According to Newsweek, within 24 hours of being apprehended, he entered a guilty plea and went on to testify against two other gang members in his faction. The rapper pleaded guilty on nine charges which include armed robbery and drug trafficking as a part of his plea deal. Despite the cooperation, U.S. District Judge Paul Engelmayer classified Hernandez’s acts with the Nine Trey Gangsta Bloods “too violent” to release him soon after sentencing.
In a letter to Engelmayer, he wrote “I still consider myself a role model to millions of people as an artist, a celebrity and as a human being. I’m happy that the public was able to witness me dealing with the consequences of my actions because I feel like it sheds light on what can come from gang affiliation.” Although, previously faced with the possibility of life in prison, Hernandez regretfully addressed his crimes before the hearing. “I am not a victim. I put myself into this position from day one. I allowed them in. That was my decision,” he stated to the jury. “Your Honor, allow me to inspire people. Not only the young people here, but the millions around the world listening and watching.” Prosecutors expressed concerns over his safety, stating that his actions may provoke other Nine Trey gang members to seek revenge. Despite those worries, the ‘Gummo’ rapper previously refused to enter the government protection program upon his release, stating that he still wishes to continue performing. Even though Hernandez’s lawyers were seeking for an immediate release with time served being his main punishment, Judge Paul Engelmayer disagreed, stating “In my judgment, your conduct is too violent and selfish to make 13 months reasonable. You will not be going free today,”

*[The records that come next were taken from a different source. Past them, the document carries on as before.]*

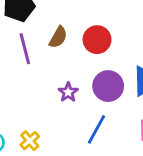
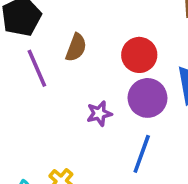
red circle: (97, 40) -> (139, 55), moved
purple star: (68, 92) -> (99, 114), turned 30

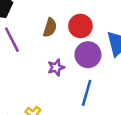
brown semicircle: (76, 47) -> (50, 28), moved

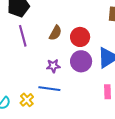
blue line: (87, 93) -> (49, 89), moved, turned 70

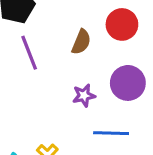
red circle: (80, 37) -> (122, 24), moved
blue line: (49, 89) -> (111, 133), moved

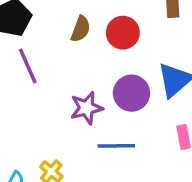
brown semicircle: (81, 42) -> (81, 29), moved
purple star: (84, 96) -> (86, 108), size x1.4

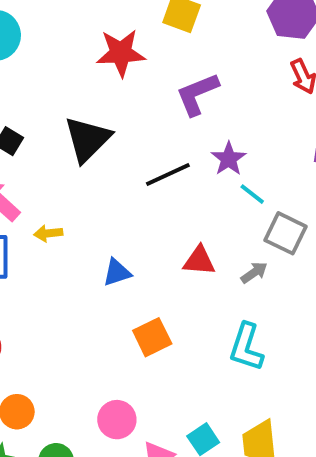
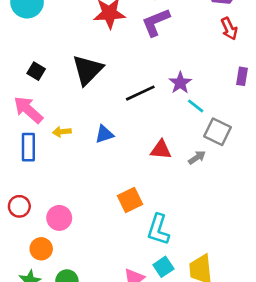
purple L-shape: (197, 94) -> (156, 22), moved
blue triangle: (117, 273) -> (104, 134), moved
cyan L-shape: (246, 347) -> (158, 230), moved
pink circle: (117, 420) -> (59, 218), moved

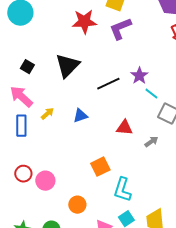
yellow arrow: (62, 132) -> (47, 114), turned 144
gray arrow: (197, 157) -> (151, 142), moved
red circle: (19, 206) -> (23, 174), moved
orange circle: (41, 249) -> (77, 205), moved

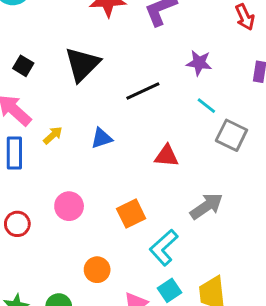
purple star: (139, 76) -> (199, 63), moved, turned -30
gray arrow: (151, 142) -> (206, 206), moved, size x1.6
pink circle: (45, 181) -> (69, 206), moved
cyan L-shape: (122, 190) -> (164, 248), turned 30

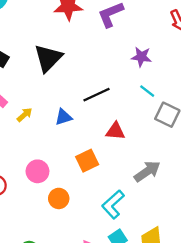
black line: (143, 91) -> (96, 95), moved
orange square: (131, 214) -> (87, 161), moved
orange circle: (97, 270) -> (59, 198), moved

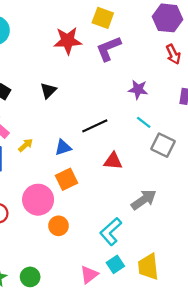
black triangle: (48, 58) -> (48, 91), size x0.6
orange square: (87, 161) -> (66, 179), moved
pink circle: (37, 171) -> (38, 200), size x1.4

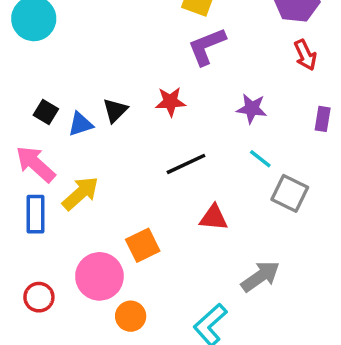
red star: (68, 41) -> (170, 102), moved, size x0.7
yellow arrow: (26, 145) -> (80, 193), size x1.6
blue triangle: (63, 147) -> (80, 124), moved

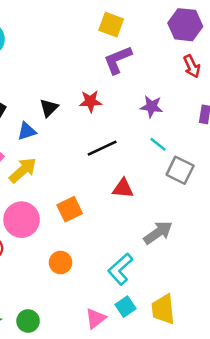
blue triangle: (80, 124) -> (27, 131), moved
pink circle: (99, 276) -> (22, 220), moved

Hernandez’s testimony against his former gang has mostly earned him mockery on social media. Especially now that he has received only two years after already facing a possible sentence of 47 years. It is unclear as to how Tekashi is going to spend his life once outside of prison. In a letter to the judge before sentencing he stated that he wanted to encourage others to avoid getting involved with gangs. Prosecutors sent their own letter that Hernandez and his family will need to “take extra safety precautions” in the future thanks to his cooperation.